If you are getting a divorce, you might need to divide one or more retirement accounts. This can be a complex process. Since Virginia is an equitable distribution state, these accounts might not be divided 50/50.
The value of the plan
First, you need to consider how the account will be valuated. Most retirement plans are either a defined benefit plan or a defined contribution plan. Examples of a defined contribution plan are a 401(k) or an IRA. An individual contributes a certain amount, and an employer may also contribute. Contributions are pre-tax, so when comparing the value of the account to other assets, it is important to remember that taxes will be paid later on withdrawal. A divorce is generally an event that does not incur extra taxes or penalties as long as certain guidelines are followed. With a defined benefit plan, assessing the value can be more complicated because distribution may not happen until retirement. It may also be necessary to address the issue of survivor benefits.
Division and QDROs
The process of dividing accounts varies based on the type of account. For example, for a 401(k), pensions and some other types of plans, it is necessary to have a document called a qualified domestic relations order, or QDRO. This document must be sent to the plan administrator. A QDRO is not necessary when dividing an IRA.

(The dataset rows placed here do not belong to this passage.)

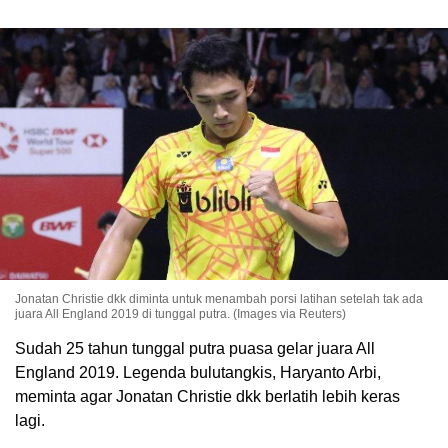
Jonatan Christie dkk diminta untuk menambah porsi latihan setelah tak ada
juara All England 2019 di tunggal putra. (Images via Reuters)
Sudah 25 tahun tunggal putra puasa gelar juara All
England 2019. Legenda bulutangkis, Haryanto Arbi,
meminta agar Jonatan Christie dkk berlatih lebih keras
lagi.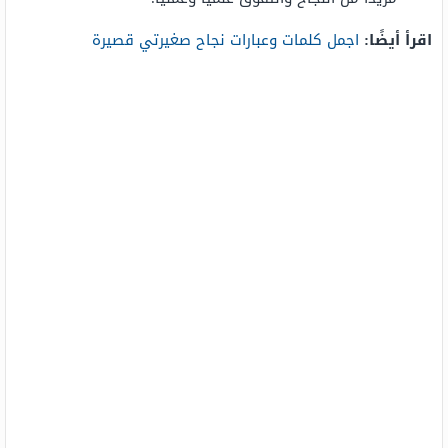
اقرأ أيضًا:
اجمل كلمات وعبارات نجاح صغيرتي قصيرة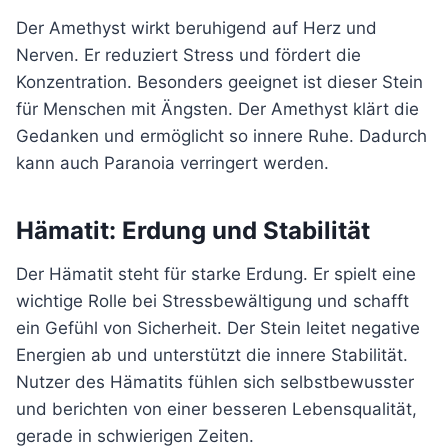
Der Amethyst wirkt beruhigend auf Herz und
Nerven. Er reduziert Stress und fördert die
Konzentration. Besonders geeignet ist dieser Stein
für Menschen mit Ängsten. Der Amethyst klärt die
Gedanken und ermöglicht so innere Ruhe. Dadurch
kann auch Paranoia verringert werden.
Hämatit: Erdung und Stabilität
Der Hämatit steht für starke Erdung. Er spielt eine
wichtige Rolle bei Stressbewältigung und schafft
ein Gefühl von Sicherheit. Der Stein leitet negative
Energien ab und unterstützt die innere Stabilität.
Nutzer des Hämatits fühlen sich selbstbewusster
und berichten von einer besseren Lebensqualität,
gerade in schwierigen Zeiten.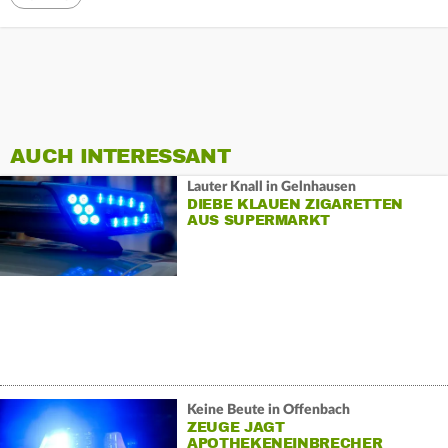
AUCH INTERESSANT
Lauter Knall in Gelnhausen
DIEBE KLAUEN ZIGARETTEN
AUS SUPERMARKT
Keine Beute in Offenbach
ZEUGE JAGT
APOTHEKENEINBRECHER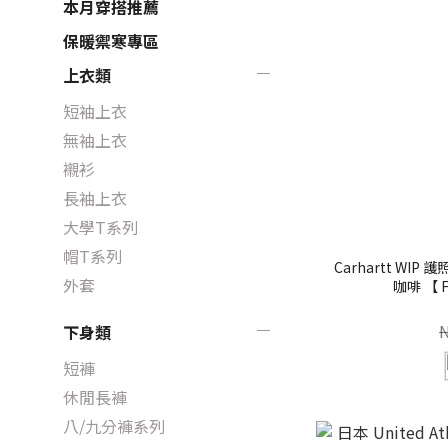
本月穿搭推薦
保暖禦寒專區
上衣類
短袖上衣
無袖上衣
襯衫
長袖上衣
大學T系列
帽T系列
Carhartt WIP
外套
咖啡 【 F
下身類
短褲
休閒長褲
八/九分褲系列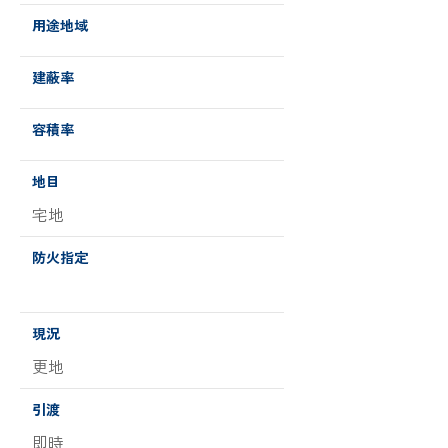
用途地域
建蔽率
容積率
地目
宅地
防火指定
現況
更地
引渡
即時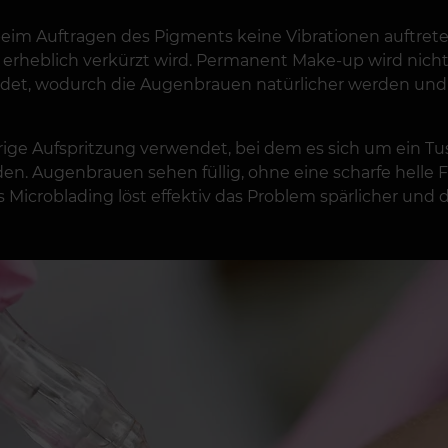
 beim Auftragen des Pigments keine Vibrationen auftret
 erheblich verkürzt wird. Permanent Make-up wird nich
et, wodurch die Augenbrauen natürlicher werden und 
rige Aufspritzung verwendet, bei dem es sich um ein 
n. Augenbrauen sehen füllig, ohne eine scharfe helle Far
Microblading löst effektiv das Problem spärlicher und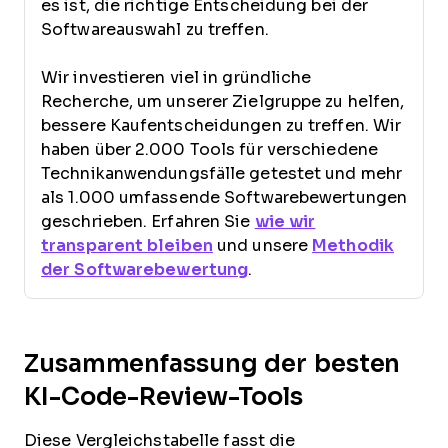
es ist, die richtige Entscheidung bei der
Softwareauswahl zu treffen.
Wir investieren viel in gründliche
Recherche, um unserer Zielgruppe zu helfen,
bessere Kaufentscheidungen zu treffen. Wir
haben über 2.000 Tools für verschiedene
Technikanwendungsfälle getestet und mehr
als 1.000 umfassende Softwarebewertungen
geschrieben. Erfahren Sie
wie wir
transparent bleiben
und unsere
Methodik
der Softwarebewertung
.
Zusammenfassung der besten
KI-Code-Review-Tools
Diese Vergleichstabelle fasst die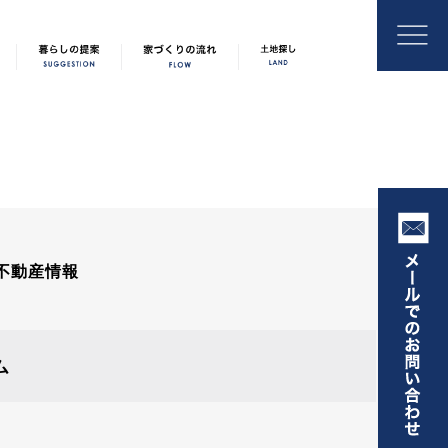
不動産情報
ム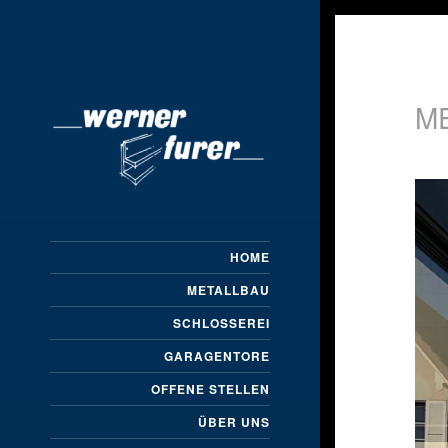
M
HOME
METALLBAU
SCHLOSSEREI
GARAGENTORE
OFFENE STELLEN
ÜBER UNS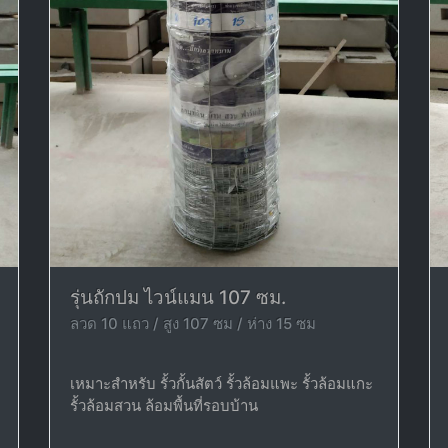
รุ่นถักปม ไวน์แมน 107 ซม.
ลวด 10 แถว / สูง 107 ซม / ห่าง 15 ซม
เหมาะสำหรับ รั้วกั้นสัตว์ รั้วล้อมแพะ รั้วล้อมแกะ
รั้วล้อมสวน ล้อมพื้นที่รอบบ้าน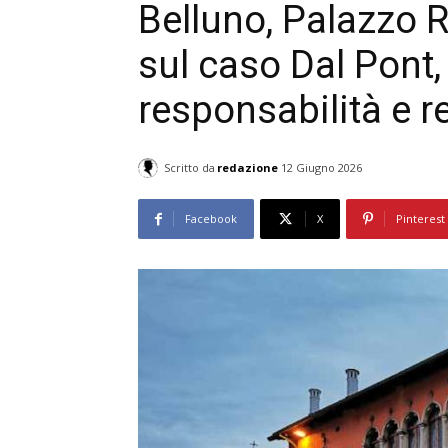
Belluno, Palazzo R
sul caso Dal Pont, 
responsabilità e r
Scritto da
redazione
12 Giugno 2026
Facebook
X
Pinterest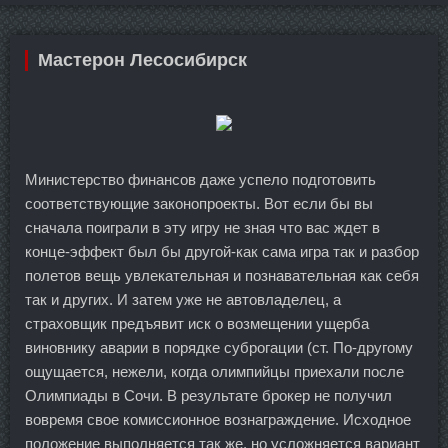
Мастерон Лесосибирск
Министерство финансов даже успело подготовить
соответствующие законопроекты. Вот если бы вы
сначала поиграли в эту игру не зная что вас ждет в
конце-эффект был бы другой-как сама игра так и разбор
полетов вещь увлекательная и познавательная как себя
так и других. И затем уже не автовладелец, а
страховщик предъявит иск о возмещении ущерба
виновнику аварии в порядке суброгации (ст. По-другому
ощущается, нежели, когда олимпийцы приехали после
Олимпиады в Сочи. В результате брокер не получил
вовремя свое комиссионное вознаграждение. Исходное
положение выполняется так же, но усложняется вариант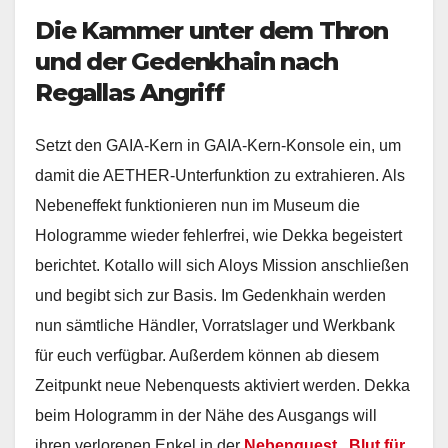
Die Kammer unter dem Thron
und der Gedenkhain nach
Regallas Angriff
Setzt den GAIA-Kern in GAIA-Kern-Konsole ein, um
damit die AETHER-Unterfunktion zu extrahieren. Als
Nebeneffekt funktionieren nun im Museum die
Hologramme wieder fehlerfrei, wie Dekka begeistert
berichtet. Kotallo will sich Aloys Mission anschließen
und begibt sich zur Basis. Im Gedenkhain werden
nun sämtliche Händler, Vorratslager und Werkbank
für euch verfügbar. Außerdem können ab diesem
Zeitpunkt neue Nebenquests aktiviert werden. Dekka
beim Hologramm in der Nähe des Ausgangs will
ihren verlorenen Enkel in der
Nebenquest „Blut für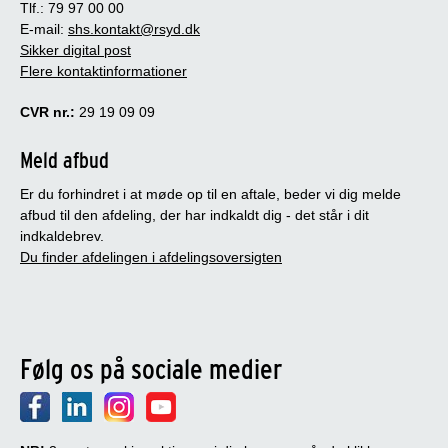
Tlf.: 79 97 00 00
E-mail:
shs.kontakt@rsyd.dk
Sikker digital post
Flere kontaktinformationer
CVR nr.:
29 19 09 09
Meld afbud
Er du forhindret i at møde op til en aftale, beder vi dig melde
afbud til den afdeling, der har indkaldt dig - det står i dit
indkaldebrev.
Du finder afdelingen i afdelingsoversigten
Følg os på sociale medier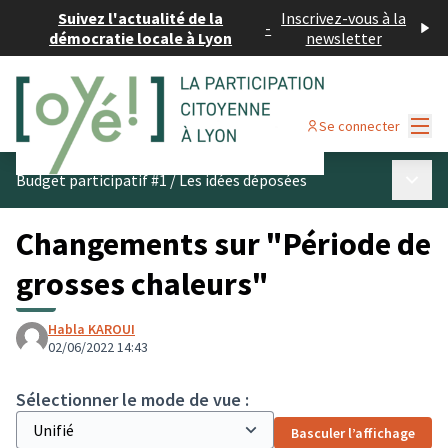
Suivez l'actualité de la
Inscrivez-vous à la
-
démocratie locale à Lyon
newsletter
Menu
Se connecter
Menu p
Budget participatif #1
/
Les idées déposées
Changements sur "Période de
grosses chaleurs"
Habla KAROUI
02/06/2022 14:43
Sélectionner le mode de vue :
Basculer l’affichage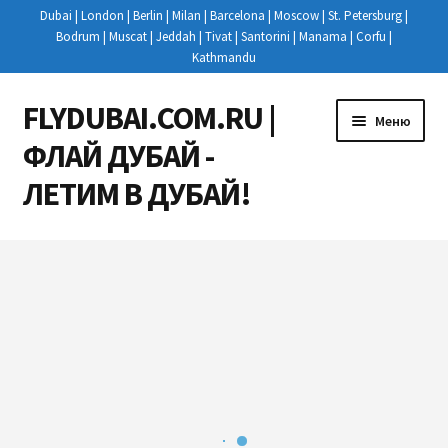
Dubai | London | Berlin | Milan | Barcelona | Moscow | St. Petersburg |
Bodrum | Muscat | Jeddah | Tivat | Santorini | Manama | Corfu |
Kathmandu
FLYDUBAI.COM.RU |
Перейти
Перейти
Меню
к
к
ФЛАЙ ДУБАЙ -
навигации
содержимому
ЛЕТИМ В ДУБАЙ!
Развер
РЕЙСЫ
вложен
меню
КУПИТЬ АВИАБИЛЕТЫ
НОВОСТИ
РЕГИСТРАЦИЯ НА РЕЙС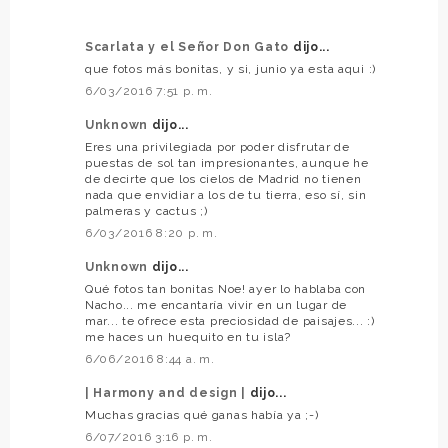
Scarlata y el Señor Don Gato
dijo...
que fotos más bonitas, y si, junio ya esta aqui :)
6/03/2016 7:51 p. m.
Unknown
dijo...
Eres una privilegiada por poder disfrutar de
puestas de sol tan impresionantes, aunque he
de decirte que los cielos de Madrid no tienen
nada que envidiar a los de tu tierra, eso sí, sin
palmeras y cactus ;)
6/03/2016 8:20 p. m.
Unknown
dijo...
Qué fotos tan bonitas Noe! ayer lo hablaba con
Nacho... me encantaría vivir en un lugar de
mar... te ofrece esta preciosidad de paisajes... :)
me haces un huequito en tu isla?
6/06/2016 8:44 a. m.
| Harmony and design |
dijo...
Muchas gracias qué ganas había ya ;-)
6/07/2016 3:16 p. m.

The complexity of dividing some retirement plans could mean that a couple decides to take another approach, such as having one person keep the retirement plan and the other person keep the house. If both parties are aiming to each keep roughly equal assets, it is important to accurately assess their value. For example, people should make sure to consider the cost of maintaining the home or how taxes will affect the value of the retirement account.